Data section section start
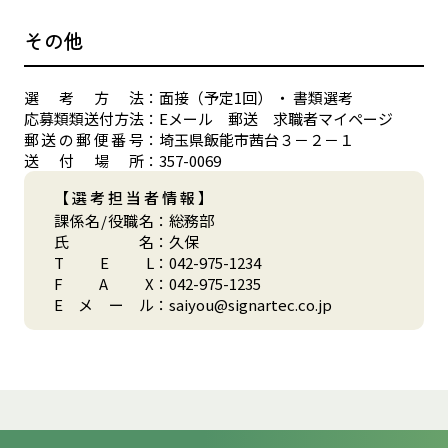
その他
選
考
方
法
：
面接（予定1回） ・ 書類選考
応
募
類
類
送
付
方
法
：
Eメール 郵送 求職者マイページ
郵
送
の
郵
便
番
号
：
埼玉県飯能市茜台３－２－１
送
付
場
所
：
357-0069
【選考担当者情報】
課
係
名
/
役
職
名
：
総務部
氏
名
：
久保
T
E
L
：
042-975-1234
F
A
X
：
042-975-1235
E
メ
ー
ル
：
saiyou@signartec.co.jp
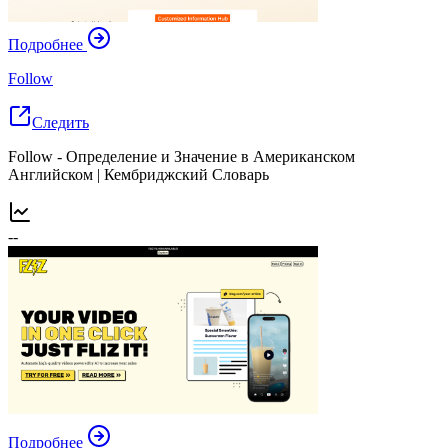
Подробнее
Follow
Следить
Follow - Определение и Значение в Американском
Английском | Кембриджский Словарь
--
Подробнее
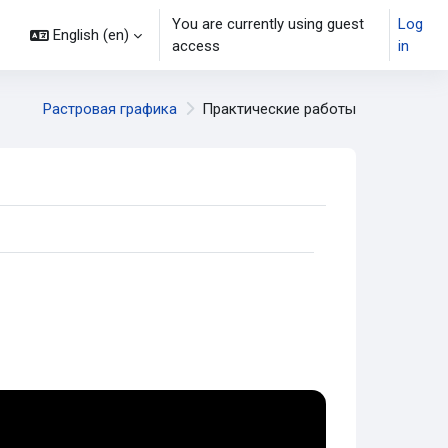
You are currently using guest
Log
English ‎(en)‎
access
in
Растровая графика
Практические работы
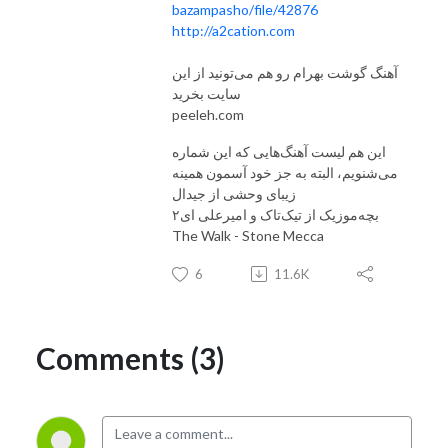
bazampasho/file/42876
http://a2cation.com
آهنگ گوشت بهرام رو هم می‌تونید از این
سایت بخرید
peeleh.com
این هم لیست آهنگ‌هایی که این شماره
می‌شنویم، البته به جز خود آسمون همینه
زیبای وحشی از جیدال
بچه‌موزیک از تیک‌تاک و امیرعلی ای۲
The Walk - Stone Mecca
6
11.6K
Comments (3)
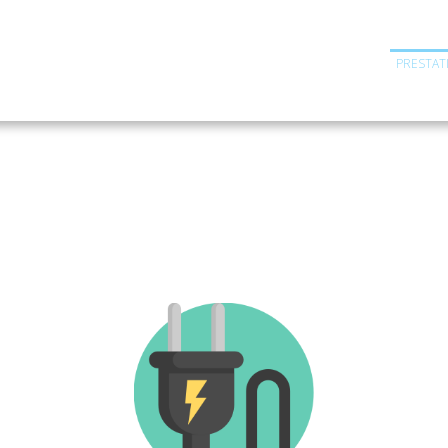
PRESTAT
Data section section end
### Task prompt:
Print the lines from the line containing "Follow - Определение" through the last line of the listing, exactly as they stand, and leave any pictures out.

### Problem solution:
Follow - Определение и Значение в Американском
Английском | Кембриджский Словарь
--
Подробнее
You are currently using guest
Log
English ‎(en)‎
access
in
Растровая графика
Практические работы
bazampasho/file/42876
http://a2cation.com
آهنگ گوشت بهرام رو هم می‌تونید از این
سایت بخرید
peeleh.com
این هم لیست آهنگ‌هایی که این شماره
می‌شنویم، البته به جز خود آسمون همینه
زیبای وحشی از جیدال
بچه‌موزیک از تیک‌تاک و امیرعلی ای۲
The Walk - Stone Mecca
6
11.6K
Comments (3)
PRESTAT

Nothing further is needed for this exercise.